Australia, like many other western countries, has official physical activity guidelines and we are also fortunate in our country that we have specific guidelines for older Australians. The recommendations for older people are actually very similar to the recommendations for younger people. So there is quite global agreement that the recommended physical activity level we all should try to adhere to is approximately 150 minutes per week. Now how these 150 minutes are spent across the week is very variable. The recommendation is that it shouldn’t be shorter than 10 minutes at a given time. Very often you read a recommendation that trying to do 30 minutes, most days of the week, is a good way to go about it. The recommendations further say the type of physical activity should be mainly moderate aerobic exercise. So that could be either fast walking, or it could be going into a gym program, or it could be bike riding, for example. So there are lots of options. It could be swimming. And then ideally that should be combined with, at least twice a week, some strength training, and obviously outside the benefit for cognition, some balance training to reduce the risk of falls in older people.

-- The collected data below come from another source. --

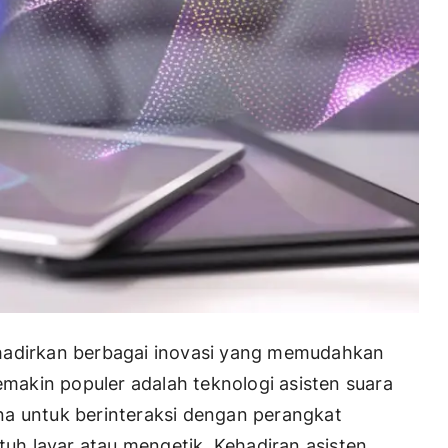
ghadirkan berbagai inovasi yang memudahkan
semakin populer adalah teknologi asisten suara
na untuk berinteraksi dengan perangkat
h layar atau mengetik. Kehadiran asisten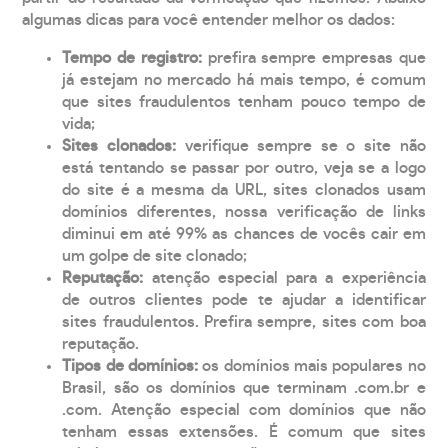
algumas dicas para você entender melhor os dados:
Tempo de registro:
prefira sempre empresas que
já estejam no mercado há mais tempo, é comum
que sites fraudulentos tenham pouco tempo de
vida;
Sites clonados:
verifique sempre se o site não
está tentando se passar por outro, veja se a logo
do site é a mesma da URL, sites clonados usam
domínios diferentes, nossa verificação de links
diminui em até 99% as chances de vocês cair em
um golpe de site clonado;
Reputação:
atenção especial para a experiência
de outros clientes pode te ajudar a identificar
sites fraudulentos. Prefira sempre, sites com boa
reputação.
Tipos de domínios:
os domínios mais populares no
Brasil, são os domínios que terminam .com.br e
.com. Atenção especial com domínios que não
tenham essas extensões. É comum que sites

So the question, “[Does] it makes a difference if you have done lots of physical activity as a child or a younger person, in terms of the benefits to your cognitive health when you are older?” is a very interesting question. There are studies which have exactly shown that there is, sort of, a lifelong accumulation of your physical activity efforts throughout your lifespan, and the more you have done throughout your life, the better the chances that you have good cognitive health when you’re older. However, there is also research showing that it’s never too late to get started. Looking, for example, at older participants or people who never have done physical activity in their life, who have had a more or less sedentary life and then only started doing physical activity at an older age, even that group can experience some quite impressive benefit with regards to their cognitive health.
The largest amount of evidence in this field we do have for cognitively healthy people, when it comes, for example, to randomise control trials, there is a small but increasing number of studies which focused on people who already experience some cognitive impairment. A classic example would be studies with either older people who have subjective memory decline or, what we call, mild cognitive impairment. Both of these clinical groups have been identified as being at increased risk of later on developing some more pronounced cognitive decline, such as dementia. The study results are less clear in those clinical groups, compared to healthy participants, but there have been a number of trials now which have shown that, also in these clinical groups, there is benefit to cognitive performance, and a few of these studies even have shown that the right type of physical activity program might help to delay the progression of the cognitive impairment.